I pulled the following idea from my notebook to form the starting point:
The peeling of a mandarin; the damage to the skin to eat the flesh inside.
In my hands I hold the mandarin you picked from the fruit bowl. I wasn’t particularly hungry but you were and wanted me to peel it for you. A child-like invocation of trust and acceptance. You are seated across from me, hands clasped together, waiting.
“Can I have some?” I asked.
A nod. Acquiescence to share.
The autumnal grace of peeling a mandarin, stripping the skin from the flesh and piling it on the table like a tree sheds its leaves, is undermined by the viciousness of its action. My thumb pushes in to the knobbed skin on top, an outward belly button you called it, breaks through and the spray of citric acid spits. It is caught in the summer afternoon light, hovers, reflects, dissipates. The freshness of the scent makes you rub your nose as if it tickled the very tip.

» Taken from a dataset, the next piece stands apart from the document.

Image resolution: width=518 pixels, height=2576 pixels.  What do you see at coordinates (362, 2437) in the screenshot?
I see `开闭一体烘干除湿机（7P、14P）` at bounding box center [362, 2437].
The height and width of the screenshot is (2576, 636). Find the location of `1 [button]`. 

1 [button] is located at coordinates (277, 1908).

I catch you smiling and my eyes drop to the line of your singlet top. Your breasts move as you raise your hand to tuck a loose strand of hair behind your ear.

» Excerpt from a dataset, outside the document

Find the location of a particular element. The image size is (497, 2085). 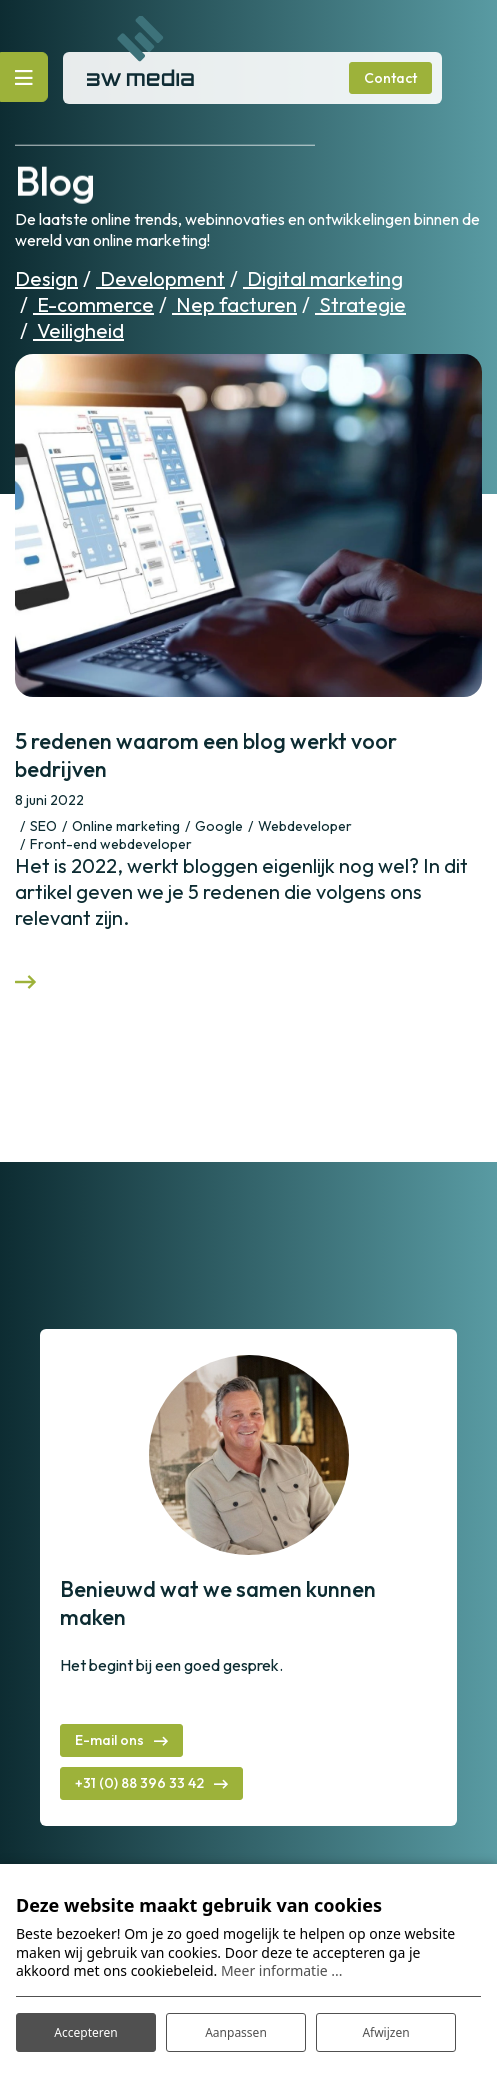 +31 (0) 88 396 33 42 is located at coordinates (139, 1783).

There is a question, which, if asked, will change everything between us.
The skin forms a pile, broken pieces of a puzzle it would be impossible to solve. I could lay out the pieces, align them from where they came but without the flesh there is no substance to hold it. In the act of consuming I have destroyed.
You fidget, wanting to bite into the segments, held up by me until the entirety of the mandarin is peeled. I pull away a few segments for myself and hand the remainder over. As I pull away the fibrous strings, flensing the flesh even further, you rip two segments and bite into them. A stream of juice spouts onto the table as more dribbles down your chin. With the back of your hand you wipe your chin then the table smearing the juice further.
“I’ll clean it later,” you say with a mouth full of flesh before spitting the pips into your hand, reaching across the table and dumping them onto the torn skins as discarded bones.
Our intimacy is bound in the question I want to ask for it will strip our skin like peeling a mandarin that we may eat the flesh inside.